Abstract
Objective: to study the course of the early postoperative period depending on the profile of cardiotonic support and assess the safety of inotropic epinephrine therapy in patients operated on heart valves.
Material and methods. A retrospective cohort study involving 1421 patients operated on heart valves, divided into groups "Dobutamine" (n = 634) and "Epinephrine" (n = 787). Factors associated with the need for inotropic support with epinephrine were studied, and a comparative analysis of the concentration of markers of organ damage, the frequency and structure of organ dysfunction, and the duration of mechanical lung ventilation (MLV) was performed.

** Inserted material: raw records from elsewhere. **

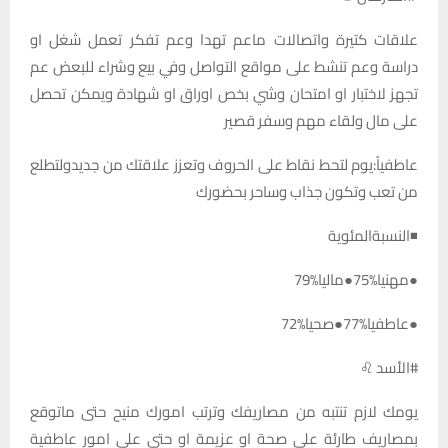
علاقات كتيرة واتصالات ماعم تهدا وعم تفكر تعمل شغل او
دراسة وعم تنشط على مواقع التواصل وفي بيع وشراء للبعض عم
تجهز لاختبار او امتحان وشي بخص اوراق او شهادة ويمكن تحصل
على مال ولقاء مهم وسفر قصير
عاطفياً:يوم لتحط نقاط على الحروف وتعزز علاقتك من جديدولتطلع
من تعب وتكون جذاب وساحر بحضورك
◾النسبةالمئوية
●مهنيا%75●ماليا%79
●عاطفيا%77●صحيا%72
#الأسد ♌
يومك لازم تنتبه من مصاريفك وترتب امورك منيح حتى ماتوقع
بمصاريف طارئة على صحة او عزيمة او حتى على امور عاطفية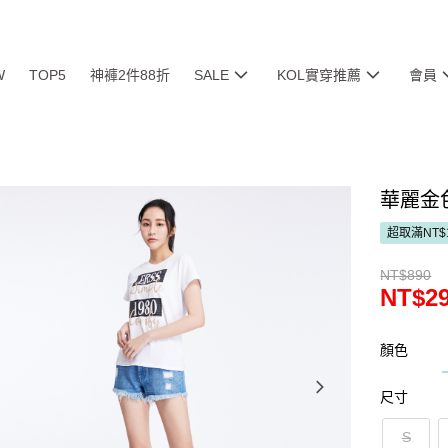
W
TOP5
神褲2件88折
SALE
KOL實穿推薦
會員
華麗金
超取滿NT$
NT$890
NT$2
顏色
尺寸
S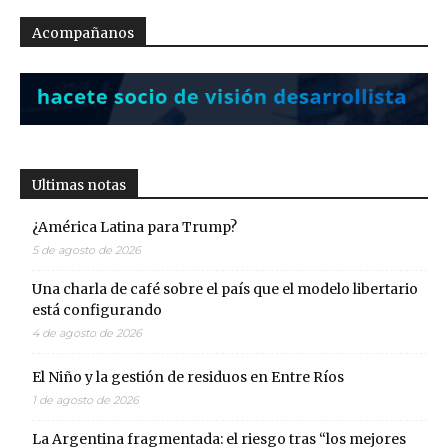
Acompañanos
Ultimas notas
¿América Latina para Trump?
5 de agosto de 2026
Una charla de café sobre el país que el modelo libertario
está configurando
4 de agosto de 2026
El Niño y la gestión de residuos en Entre Ríos
1 de agosto de 2026
La Argentina fragmentada: el riesgo tras “los mejores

Results. The need to use epinephrine is associated with chronic heart failure 2B Vasilenko–Strazhesco (odds ratio (OR) 3.37; 95% confidenceal interval (CI) 2.43–4.67, p < 0.05), functional class (FC) IV NYHA (New-York Heart Association) (OR 1.75; 95% CI 1.38–2.22, p < 0.05), correction of mitral-tricuspid (OR 4.48; 95% CI 3.53–5.69, p < 0.05), mitral-aortic-tricuspid defect (or 3.68; 95% CI 2.26–5.99, p < 0.05) and correction mitral-aortic-tricuspid defect in combination with coronary bypass surgery (OR 5.31; 95% CI 1.19–23.61, p < 0.05). In comparison with the "Dobutamine" group, the "Epinephrine" group showed a high incidence of acute heart failure (AHF): 9.9% (78) vs. 2.2% (14) (p = 0.001), acute renal injury (ARI) – 2.4% (19) vs. 0.8% (5) (p = 0.02), cerebral disfunction (CD) – 3.7% (29) vs. 1.9% (12) (p = 0.04) and multi-organ dysfunction (MOD) – 6.0% (47) vs. 2.4% (15) (p = 0.001); 30-days mortality was 5.7% (45) in "Epinephrine" group vs. 2.1% (13) in "Dobutamine" group (p = 0.01), duration of MLV was 16 (12; 20) hours in "Epinephrine" group, vs. 14 (10; 17) hours in "Dobutamine" group (p = 0.02).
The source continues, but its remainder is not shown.